(Problem requirements):
Give back exactly the lines of the material below that start at the line containing "[Advertisement] (784, 294)" and end at the line containing "Materias (922, 489)", and no others.

(Input records):

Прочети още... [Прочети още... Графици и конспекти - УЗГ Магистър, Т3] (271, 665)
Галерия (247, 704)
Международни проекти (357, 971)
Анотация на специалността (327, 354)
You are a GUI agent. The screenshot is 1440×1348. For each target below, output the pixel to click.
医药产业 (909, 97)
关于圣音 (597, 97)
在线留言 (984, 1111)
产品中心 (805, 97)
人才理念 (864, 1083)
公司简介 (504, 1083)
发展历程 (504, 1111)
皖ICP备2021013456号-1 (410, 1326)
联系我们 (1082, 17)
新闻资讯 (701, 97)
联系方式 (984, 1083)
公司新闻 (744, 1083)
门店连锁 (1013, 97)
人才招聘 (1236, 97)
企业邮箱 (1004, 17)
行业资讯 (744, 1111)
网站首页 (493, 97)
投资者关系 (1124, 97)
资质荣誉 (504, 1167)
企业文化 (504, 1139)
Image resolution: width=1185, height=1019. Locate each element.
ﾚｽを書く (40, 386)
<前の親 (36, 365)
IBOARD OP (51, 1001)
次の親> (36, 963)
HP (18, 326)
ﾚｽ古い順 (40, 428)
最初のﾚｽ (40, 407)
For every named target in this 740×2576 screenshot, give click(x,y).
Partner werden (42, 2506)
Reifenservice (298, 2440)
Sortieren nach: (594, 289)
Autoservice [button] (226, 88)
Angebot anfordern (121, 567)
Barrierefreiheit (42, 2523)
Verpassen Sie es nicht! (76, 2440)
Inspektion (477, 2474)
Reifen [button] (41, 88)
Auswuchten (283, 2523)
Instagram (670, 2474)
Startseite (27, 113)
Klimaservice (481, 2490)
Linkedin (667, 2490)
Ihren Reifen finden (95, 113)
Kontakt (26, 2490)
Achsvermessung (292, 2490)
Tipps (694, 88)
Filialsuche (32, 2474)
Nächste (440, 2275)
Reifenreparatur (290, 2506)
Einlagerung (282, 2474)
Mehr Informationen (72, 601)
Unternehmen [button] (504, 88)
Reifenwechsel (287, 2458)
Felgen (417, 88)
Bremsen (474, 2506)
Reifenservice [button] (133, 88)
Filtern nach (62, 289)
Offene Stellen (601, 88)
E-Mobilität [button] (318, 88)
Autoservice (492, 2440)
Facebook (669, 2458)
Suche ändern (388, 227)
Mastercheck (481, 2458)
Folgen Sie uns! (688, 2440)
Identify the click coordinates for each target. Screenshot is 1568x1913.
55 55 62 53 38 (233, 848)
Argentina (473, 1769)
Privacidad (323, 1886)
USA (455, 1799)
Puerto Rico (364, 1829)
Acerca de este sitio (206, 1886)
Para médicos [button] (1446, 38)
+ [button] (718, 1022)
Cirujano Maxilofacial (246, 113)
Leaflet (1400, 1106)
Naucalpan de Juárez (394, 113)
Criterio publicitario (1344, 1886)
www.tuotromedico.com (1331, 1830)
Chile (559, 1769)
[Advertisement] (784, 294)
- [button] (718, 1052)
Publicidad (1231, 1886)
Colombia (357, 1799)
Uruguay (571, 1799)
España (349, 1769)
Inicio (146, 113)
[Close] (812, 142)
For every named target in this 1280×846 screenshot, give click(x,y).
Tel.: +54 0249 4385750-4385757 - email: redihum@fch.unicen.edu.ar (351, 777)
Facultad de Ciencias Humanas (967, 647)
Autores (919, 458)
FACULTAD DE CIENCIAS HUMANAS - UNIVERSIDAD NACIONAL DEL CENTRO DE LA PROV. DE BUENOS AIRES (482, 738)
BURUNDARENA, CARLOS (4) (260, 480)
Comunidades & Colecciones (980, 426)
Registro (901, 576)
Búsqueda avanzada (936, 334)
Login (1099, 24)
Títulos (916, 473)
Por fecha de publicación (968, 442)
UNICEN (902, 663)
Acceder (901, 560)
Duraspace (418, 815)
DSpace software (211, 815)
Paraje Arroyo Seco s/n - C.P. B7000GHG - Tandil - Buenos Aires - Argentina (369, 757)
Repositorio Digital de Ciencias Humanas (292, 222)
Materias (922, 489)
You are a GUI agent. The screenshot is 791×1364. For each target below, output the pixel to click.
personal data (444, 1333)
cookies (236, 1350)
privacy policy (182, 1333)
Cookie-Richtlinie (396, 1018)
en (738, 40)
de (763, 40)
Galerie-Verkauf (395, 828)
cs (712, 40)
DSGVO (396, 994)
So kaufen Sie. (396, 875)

(Task result):
[Advertisement] (784, 294)
- [button] (718, 1052)
Publicidad (1231, 1886)
Colombia (357, 1799)
Uruguay (571, 1799)
España (349, 1769)
Inicio (146, 113)
[Close] (812, 142)
For every named target in this 1280×846 screenshot, give click(x,y).
Tel.: +54 0249 4385750-4385757 - email: redihum@fch.unicen.edu.ar (351, 777)
Facultad de Ciencias Humanas (967, 647)
Autores (919, 458)
FACULTAD DE CIENCIAS HUMANAS - UNIVERSIDAD NACIONAL DEL CENTRO DE LA PROV. DE BUENOS AIRES (482, 738)
BURUNDARENA, CARLOS (4) (260, 480)
Comunidades & Colecciones (980, 426)
Registro (901, 576)
Búsqueda avanzada (936, 334)
Login (1099, 24)
Títulos (916, 473)
Por fecha de publicación (968, 442)
UNICEN (902, 663)
Acceder (901, 560)
Duraspace (418, 815)
DSpace software (211, 815)
Paraje Arroyo Seco s/n - C.P. B7000GHG - Tandil - Buenos Aires - Argentina (369, 757)
Repositorio Digital de Ciencias Humanas (292, 222)
Materias (922, 489)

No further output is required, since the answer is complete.